2 Under the terms of the options to acquire the remaining shares that the Company does not already own in SurfStitch Australia and SurfStitch Europe, and in accordance with IFRS, the
Company is required to recognise through the income statement the revaluation of those options and any deemed compensation expense attached to those options in respect of key employees who continue in the business. This is a non-cash accounting item essentially relating to the acquisition of the remaining shares in these businesses. This will only become a cash item if and when the put and call options under the relevant agreements are exercised.
3 Additional bid-related costs will be incurred if the proposal by the Consortium proceeds.
The major drivers by Region of the reduced underlying EBITDA result include:
o Trading at the West 49 retail business in Canada achieved positive comparable store growth of 3.1% in September but has since deteriorated with high single digit percentage declines in October and November. This trend is expected to continue through the second half. West 49’s experience is similar to that of many major North American apparel retailers with outerwear being a big driver of this recent under performance;
o With forward order visibility now into Spring and Summer, the Company is seeing good wholesale results for Billabong and RVCA in the United States, although this is being offset by softness in orders for Dakine and Element and generally tough wholesale trading conditions in Canada;
o Weaker than previously forecast results for South America, in particular Brazil.
o A significant increase in cancellations of orders for winter season product, especially
in southern European territories;
o Lower than anticipated gross margins given the challenging trading conditions;
o Weaker than forecast sales in bricks and mortar retail;
o Lower than forecast indents for summer season product.
Nixon Joint Venture (48.5% share of JV):
o Lower than forecast net profit after tax.
The Directors note the significant gap between the market capitalisation of the Company and its shareholders’ funds. A full review of the carrying values of the Company’s assets (especially intangibles and goodwill) and its onerous contracts will be conducted at the half year taking into account the then latest trading results. This review may result in impairment and other charges being recorded.

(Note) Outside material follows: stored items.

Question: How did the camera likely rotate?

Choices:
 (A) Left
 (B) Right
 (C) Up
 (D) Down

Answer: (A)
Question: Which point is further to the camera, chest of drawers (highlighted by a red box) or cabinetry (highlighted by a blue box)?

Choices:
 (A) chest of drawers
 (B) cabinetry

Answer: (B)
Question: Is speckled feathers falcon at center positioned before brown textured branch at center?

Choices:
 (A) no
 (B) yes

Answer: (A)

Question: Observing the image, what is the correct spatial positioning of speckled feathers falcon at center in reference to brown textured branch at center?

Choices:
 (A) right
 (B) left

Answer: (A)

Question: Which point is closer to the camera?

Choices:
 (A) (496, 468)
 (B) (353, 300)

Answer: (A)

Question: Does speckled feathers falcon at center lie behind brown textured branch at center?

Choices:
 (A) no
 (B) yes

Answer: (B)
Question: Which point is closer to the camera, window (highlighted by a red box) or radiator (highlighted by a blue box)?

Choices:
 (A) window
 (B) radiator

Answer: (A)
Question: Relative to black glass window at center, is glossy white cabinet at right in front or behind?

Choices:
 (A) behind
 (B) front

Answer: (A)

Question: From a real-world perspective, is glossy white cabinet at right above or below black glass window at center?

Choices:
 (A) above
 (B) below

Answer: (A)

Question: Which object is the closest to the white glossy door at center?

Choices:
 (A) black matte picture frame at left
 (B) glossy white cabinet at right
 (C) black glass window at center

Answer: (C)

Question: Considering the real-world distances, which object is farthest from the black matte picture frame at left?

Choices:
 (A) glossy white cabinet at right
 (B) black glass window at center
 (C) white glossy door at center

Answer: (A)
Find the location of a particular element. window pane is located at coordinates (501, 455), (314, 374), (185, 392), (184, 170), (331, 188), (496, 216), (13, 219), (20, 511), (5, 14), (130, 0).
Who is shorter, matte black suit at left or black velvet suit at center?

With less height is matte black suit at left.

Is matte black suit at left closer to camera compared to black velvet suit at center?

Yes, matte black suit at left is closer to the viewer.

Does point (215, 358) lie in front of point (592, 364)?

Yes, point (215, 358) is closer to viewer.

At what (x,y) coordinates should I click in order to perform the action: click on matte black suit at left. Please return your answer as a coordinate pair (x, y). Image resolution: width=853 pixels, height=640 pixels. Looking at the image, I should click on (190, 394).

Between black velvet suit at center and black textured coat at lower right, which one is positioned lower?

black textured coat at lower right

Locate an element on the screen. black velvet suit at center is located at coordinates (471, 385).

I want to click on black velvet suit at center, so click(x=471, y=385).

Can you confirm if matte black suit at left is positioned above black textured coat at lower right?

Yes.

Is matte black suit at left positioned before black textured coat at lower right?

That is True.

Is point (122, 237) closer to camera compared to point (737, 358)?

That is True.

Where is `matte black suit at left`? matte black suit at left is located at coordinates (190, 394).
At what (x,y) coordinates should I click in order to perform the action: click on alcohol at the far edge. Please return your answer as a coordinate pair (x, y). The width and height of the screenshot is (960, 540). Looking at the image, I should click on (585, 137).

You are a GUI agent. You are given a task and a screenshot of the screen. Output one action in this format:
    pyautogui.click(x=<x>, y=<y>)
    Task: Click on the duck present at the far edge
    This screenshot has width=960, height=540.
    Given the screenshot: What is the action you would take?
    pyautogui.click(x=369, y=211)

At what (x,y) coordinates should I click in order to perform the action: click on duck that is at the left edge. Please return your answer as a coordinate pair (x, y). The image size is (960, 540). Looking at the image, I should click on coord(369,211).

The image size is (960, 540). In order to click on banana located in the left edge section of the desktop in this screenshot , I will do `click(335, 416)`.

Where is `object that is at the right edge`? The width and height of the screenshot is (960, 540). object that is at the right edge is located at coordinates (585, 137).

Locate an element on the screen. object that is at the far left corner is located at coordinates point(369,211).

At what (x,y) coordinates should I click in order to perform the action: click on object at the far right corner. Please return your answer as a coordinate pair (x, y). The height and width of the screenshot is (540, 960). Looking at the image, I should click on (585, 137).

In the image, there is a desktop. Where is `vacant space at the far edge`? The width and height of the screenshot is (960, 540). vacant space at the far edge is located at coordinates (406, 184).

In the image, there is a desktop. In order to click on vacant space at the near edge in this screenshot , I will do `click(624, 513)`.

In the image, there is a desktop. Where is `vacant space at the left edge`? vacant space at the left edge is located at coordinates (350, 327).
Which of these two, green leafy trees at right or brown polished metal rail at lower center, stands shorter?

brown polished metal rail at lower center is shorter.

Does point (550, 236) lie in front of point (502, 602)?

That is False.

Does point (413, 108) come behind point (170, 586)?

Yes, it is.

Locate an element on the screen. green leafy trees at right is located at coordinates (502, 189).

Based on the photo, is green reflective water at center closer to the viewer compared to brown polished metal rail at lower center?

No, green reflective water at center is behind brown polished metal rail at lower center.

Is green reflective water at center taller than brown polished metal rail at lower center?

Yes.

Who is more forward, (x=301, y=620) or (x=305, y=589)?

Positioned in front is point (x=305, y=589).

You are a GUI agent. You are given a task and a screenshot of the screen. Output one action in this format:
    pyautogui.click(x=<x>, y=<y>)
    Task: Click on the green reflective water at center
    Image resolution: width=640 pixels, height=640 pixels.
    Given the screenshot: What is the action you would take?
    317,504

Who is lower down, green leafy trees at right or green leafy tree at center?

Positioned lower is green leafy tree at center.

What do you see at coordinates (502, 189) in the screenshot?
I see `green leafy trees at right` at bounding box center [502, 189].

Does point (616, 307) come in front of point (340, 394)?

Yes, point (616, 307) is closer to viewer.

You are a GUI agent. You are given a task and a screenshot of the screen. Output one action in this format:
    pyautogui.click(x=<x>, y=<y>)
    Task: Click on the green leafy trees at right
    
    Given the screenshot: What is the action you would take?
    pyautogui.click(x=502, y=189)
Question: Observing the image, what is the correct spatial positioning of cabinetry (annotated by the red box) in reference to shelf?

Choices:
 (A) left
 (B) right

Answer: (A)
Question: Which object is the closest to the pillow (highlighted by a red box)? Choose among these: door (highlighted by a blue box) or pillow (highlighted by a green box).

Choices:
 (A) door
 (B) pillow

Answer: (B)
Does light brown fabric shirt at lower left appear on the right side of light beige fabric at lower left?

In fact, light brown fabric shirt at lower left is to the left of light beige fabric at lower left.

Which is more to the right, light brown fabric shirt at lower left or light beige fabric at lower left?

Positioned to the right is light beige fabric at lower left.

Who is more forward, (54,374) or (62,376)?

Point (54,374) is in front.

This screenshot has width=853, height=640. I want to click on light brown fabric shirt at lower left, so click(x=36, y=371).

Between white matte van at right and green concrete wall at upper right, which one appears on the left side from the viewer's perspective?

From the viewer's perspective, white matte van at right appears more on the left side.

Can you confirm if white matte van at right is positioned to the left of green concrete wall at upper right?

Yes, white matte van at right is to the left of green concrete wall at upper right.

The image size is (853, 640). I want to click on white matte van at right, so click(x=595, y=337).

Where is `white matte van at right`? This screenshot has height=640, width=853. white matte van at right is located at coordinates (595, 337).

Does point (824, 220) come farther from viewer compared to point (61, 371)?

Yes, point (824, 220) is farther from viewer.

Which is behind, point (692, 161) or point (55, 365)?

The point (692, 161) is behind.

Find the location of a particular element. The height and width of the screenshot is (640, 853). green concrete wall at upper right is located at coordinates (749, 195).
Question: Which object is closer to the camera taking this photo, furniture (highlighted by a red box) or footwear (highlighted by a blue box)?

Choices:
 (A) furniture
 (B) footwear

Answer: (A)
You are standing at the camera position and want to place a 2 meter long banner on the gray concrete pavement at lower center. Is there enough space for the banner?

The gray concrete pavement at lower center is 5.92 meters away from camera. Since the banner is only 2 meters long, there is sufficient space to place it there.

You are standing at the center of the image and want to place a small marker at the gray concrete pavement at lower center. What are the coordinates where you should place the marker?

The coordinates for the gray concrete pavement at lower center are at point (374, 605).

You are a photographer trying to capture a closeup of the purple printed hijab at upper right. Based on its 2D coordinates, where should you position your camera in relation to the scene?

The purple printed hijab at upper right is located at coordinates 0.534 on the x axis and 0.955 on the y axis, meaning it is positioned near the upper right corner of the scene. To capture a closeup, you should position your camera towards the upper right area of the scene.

Billabong Chairman Ian Pollard said, “Billabong has undergone a lengthy period of extraordinary corporate activity and while only recently appointed Chairman, I understand the concerns of shareholders. Over much of the past three years it has been seeking to manage volatile and at times unprecedented trading conditions in all markets and has been the subject of several approaches, including Mr Naude’s. Under CEO Launa Inman, the management team is undertaking a series of actions which it can control. The Board supports the transformation strategy, which has already delivered some early improvements in operations and in managing costs. However, it will continue to assess the current indicative, non-binding and conditional proposal as well as other matters that may be outside of its control as it seeks to restore the fortunes of the Company”.